◆ **BRIEF**
Quote the entries below from the line with "[facebook] (66, 2176)" through the line with "20 € (137, 2396)", both ends included, and only those lines.
*** Opening of STUDY MATERIAL ***
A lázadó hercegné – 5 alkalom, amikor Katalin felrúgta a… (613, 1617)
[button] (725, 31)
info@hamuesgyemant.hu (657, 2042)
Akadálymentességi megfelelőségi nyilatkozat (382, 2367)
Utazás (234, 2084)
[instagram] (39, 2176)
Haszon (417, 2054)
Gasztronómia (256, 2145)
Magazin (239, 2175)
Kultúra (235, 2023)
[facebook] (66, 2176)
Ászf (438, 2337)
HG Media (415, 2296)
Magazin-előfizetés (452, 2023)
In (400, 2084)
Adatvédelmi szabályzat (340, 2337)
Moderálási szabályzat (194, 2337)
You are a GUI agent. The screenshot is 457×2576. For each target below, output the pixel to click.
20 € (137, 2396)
*** Close of STUDY MATERIAL ***
*** Opening of STUDY MATERIAL ***
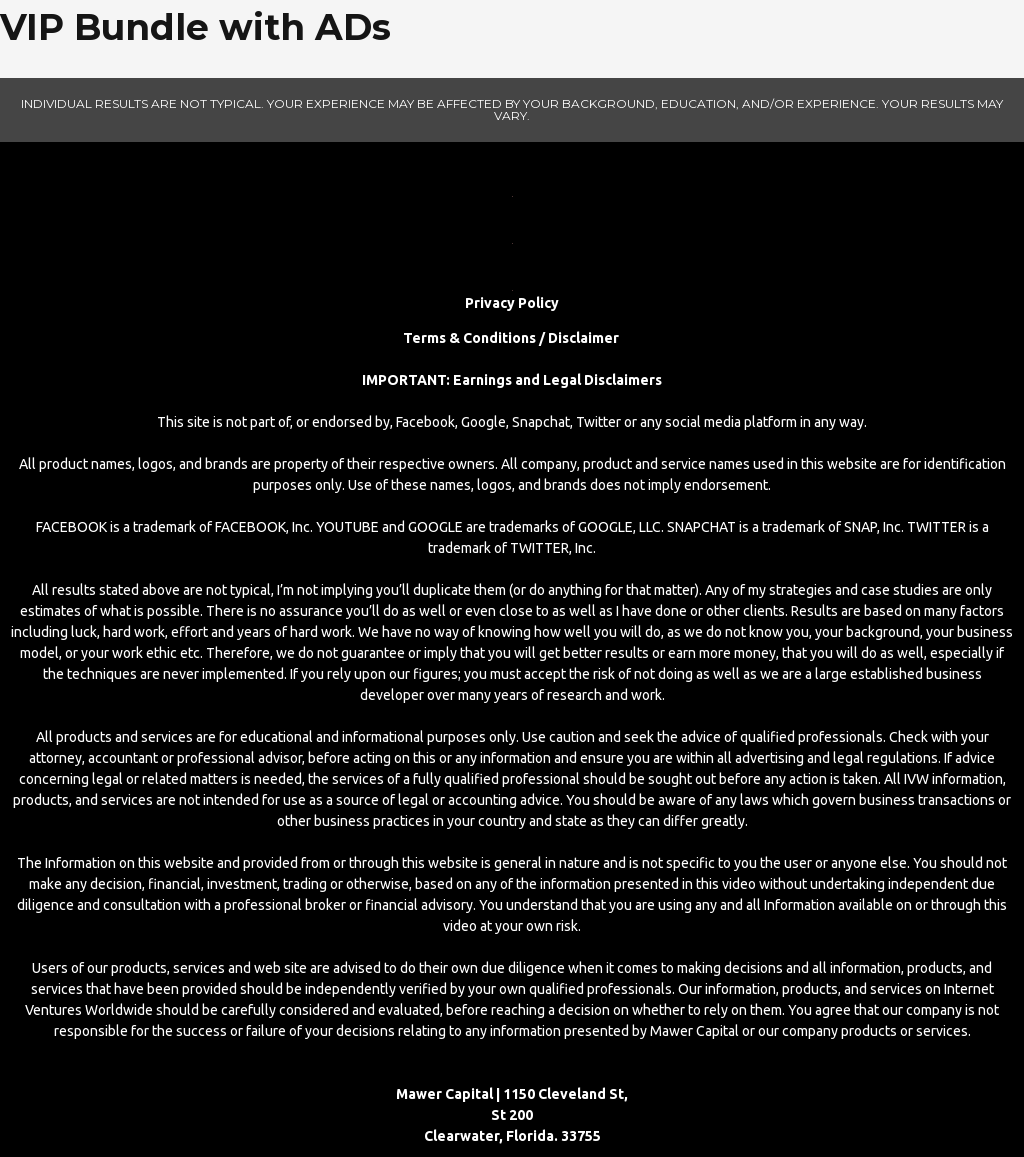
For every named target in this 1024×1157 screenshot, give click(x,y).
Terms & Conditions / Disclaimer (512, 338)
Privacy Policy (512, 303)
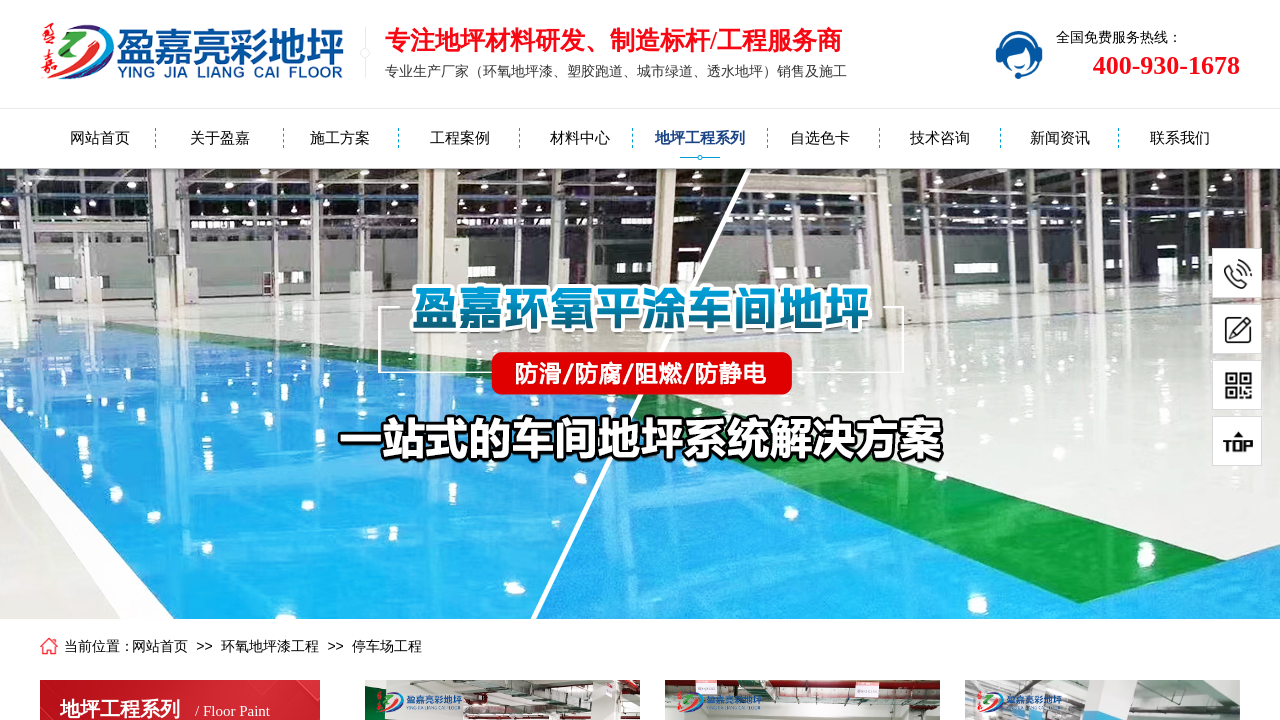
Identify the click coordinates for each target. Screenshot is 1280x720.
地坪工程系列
*** Close of STUDY MATERIAL ***
*** Opening of STUDY MATERIAL ***
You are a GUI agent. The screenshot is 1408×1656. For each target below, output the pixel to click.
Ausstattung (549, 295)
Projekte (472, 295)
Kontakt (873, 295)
*** Close of STUDY MATERIAL ***
◆ **COMPLETED EXERCISE**
[facebook] (66, 2176)
Ászf (438, 2337)
HG Media (415, 2296)
Magazin-előfizetés (452, 2023)
In (400, 2084)
Adatvédelmi szabályzat (340, 2337)
Moderálási szabályzat (194, 2337)
You are a GUI agent. The screenshot is 457×2576. For each target below, output the pixel to click.
20 € (137, 2396)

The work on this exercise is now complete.